The Self-regulatory Boards of DMSC are innovative in the field of anti-trafficking activities in the following ways:

Partnership with Depts. of Health, Labour and Social Welfare, Govt. of West Bengal: From its inception, SRBs have developed links with Depts. Of Health, Labour and Social Welfare of the Govt. of West Bengal, advocacy among Ministers-in-Charge and Department Secretaries are done regularly. Of late interactions are going on with the State Government on registering a State-level Coordination Committee of SRBs to facilitate rehabilitation of women and girls rescued by DMSC and, to ensure that they get another chance at changing their lives.

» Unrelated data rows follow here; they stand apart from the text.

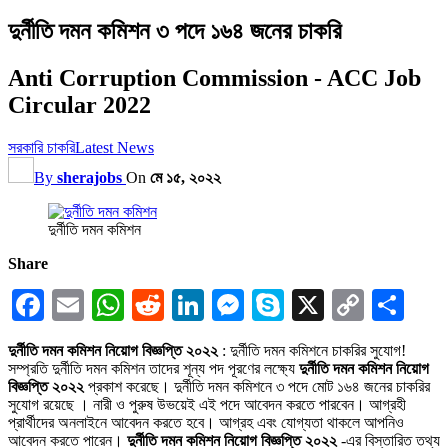
দুর্নীতি দমন কমিশন ৩ পদে ১৬৪ জনের চাকরি
Anti Corruption Commission - ACC Job
Circular 2022
সরকারি চাকরি
Latest News
By
sherajobs
On
মে ১৫, ২০২২
দুর্নীতি দমন কমিশন
Share
Facebook
Email
WhatsApp
Reddit
LinkedIn
Messenger
Skype
X
Copy
Sha
Link
দুর্নীতি দমন কমিশন নিয়োগ বিজ্ঞপ্তি ২০২২
: দুর্নীতি দমন কমিশনে চাকরির সুযোগ!
সম্প্রতি দুর্নীতি দমন কমিশন তাদের শূন্য পদ পূরণের লক্ষ্যে
দুর্নীতি দমন কমিশন নিয়োগ
বিজ্ঞপ্তি ২০২২
প্রকাশ করেছে। দুর্নীতি দমন কমিশনে ৩ পদে মোট ১৬৪ জনের চাকরির
সুযোগ রয়েছে । নারী ও পুরুষ উভয়েই এই পদে আবেদন করতে পারবেন। আগ্রহী
প্রার্থীদের অনলাইনে আবেদন করতে হবে। আগ্রহ এবং যোগ্যতা থাকলে আপনিও
আবেদন করতে পারেন।
দুর্নীতি দমন কমিশন নিয়োগ বিজ্ঞপ্তি ২০২২
-এর বিস্তারিত তথ্য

Innovative public-private partnerships: Self regulatory Boards are collaborative efforts of sex workers and people from the rest of the society. Sixty per cent of the membership is from die sexworker community and comprise of sexworkers, DMSC branch committee members and peer educators of different intervention projects. Forty per cent of members of SRBs is comprised of local doctors, lawyers, councillors, Panchayat functionaries and local opinion leaders. Efforts are made to include, wherever possible, Social Welfare Officers, State Women's Commission members, ICDS and other government functionaries.

Focus of SRBs is to make recruitment of underage girls into sex work unviable for brothel-managers and madams. The central strategy is, therefore, rescue and rehabilitation of underage girls or unwilling women forced! coerced into sex work; SRBs concentrate their maximum energy and effort at identifying; rescuing and repatriating/ rehabilitating girls/women trafficked into sex work. DMSC feels, that the central focus should be on the trafficked girl/woman and efforts should be to rescue, repatriate and/or rehabilitate her. DMSC activists, being sexworkers and residing in sex work sites, are uniquely positioned to do this successfully. In areas where SRBs are functioning, trafficking of girls/women for sex work has become unviable for traffickers and other site controllers.

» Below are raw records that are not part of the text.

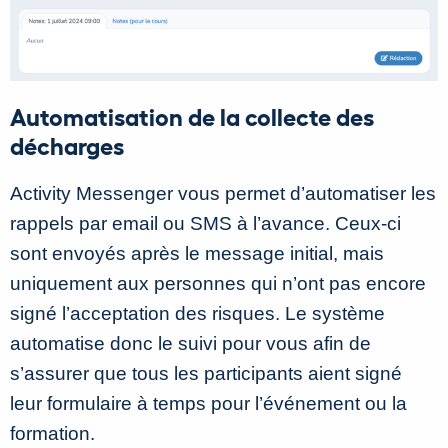
Automatisation de la collecte des
décharges
Activity Messenger vous permet d’automatiser les
rappels par email ou SMS à l’avance. Ceux-ci
sont envoyés après le message initial, mais
uniquement aux personnes qui n’ont pas encore
signé l’acceptation des risques. Le système
automatise donc le suivi pour vous afin de
s’assurer que tous les participants aient signé
leur formulaire à temps pour l’événement ou la
formation.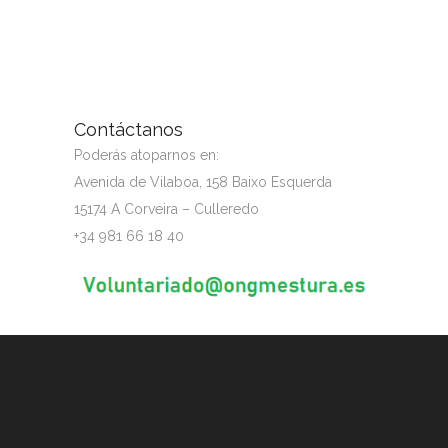
Contáctanos
Poderás atoparnos en:
Avenida de Vilaboa, 158 Baixo Esquerda
15174 A Corveira – Culleredo
+34 981 66 18 40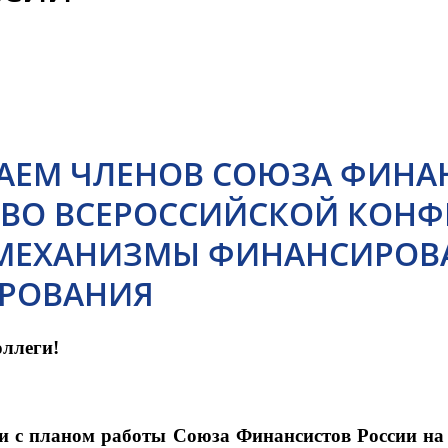
ЕМ ЧЛЕНОВ СОЮЗА ФИНАН
ВО ВСЕРОССИЙСКОЙ КОНФЕ
 МЕХАНИЗМЫ ФИНАНСИРОВ
РОВАНИЯ
ллеги!
ии с планом работы Союза Финансистов России на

Standardised guidelines, history-taking and medical examination formats are used by SRBs for rescue, repatriation, rehabilitation and follow-up of women trafficked into sex work. S Networking and partnership with the police: SRB members regularly liase with the local police and continue advocacy of their activities with the district and state police. In a number of sex work sites, local police entrust SRB with rescue/rehabilitation of underage girls.

Maintenance of comprehensive documentation, including photographs of rescued persons by DMSC.

Rehabilitation of rescued girls in state-approved shelters and maintaining contact with them to ensure overall development of rescued girls with the aim of improving their chances in life. This is the central post-rescue thrust area for DMSC: providing access for the rescued girls in to nonformal education, vocational trainings and cultural activities. This is in contrast to the rescue of underage girls by law enforcement agencies - whose work ends, for all practical purposes, after the girls is rescued and put into a Govt. run rehabilitation home.

Other efforts: To improve the quality of lives of sexworkers and their children and to give the rescued women/underage girls better chances in life. DMSC runs adult literacy classes; education centres for children/underage girls and provides skills training in handcrafts.